→ **Dataset records**

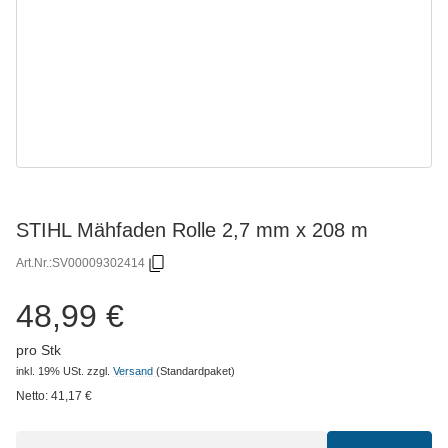
STIHL Mähfaden Rolle 2,7 mm x 208 m
Art.Nr.:
SV00009302414
48,99 €
pro Stk
inkl. 19% USt.
zzgl.
Versand
(Standardpaket)
Netto:
41,17
€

→ **Work task**
Could you please repeat the entries above exactly, with every picture left out?

→ **Exercise result**
STIHL Mähfaden Rolle 2,7 mm x 208 m
Art.Nr.:
SV00009302414
48,99 €
pro Stk
inkl. 19% USt.
zzgl.
Versand
(Standardpaket)
Netto:
41,17
€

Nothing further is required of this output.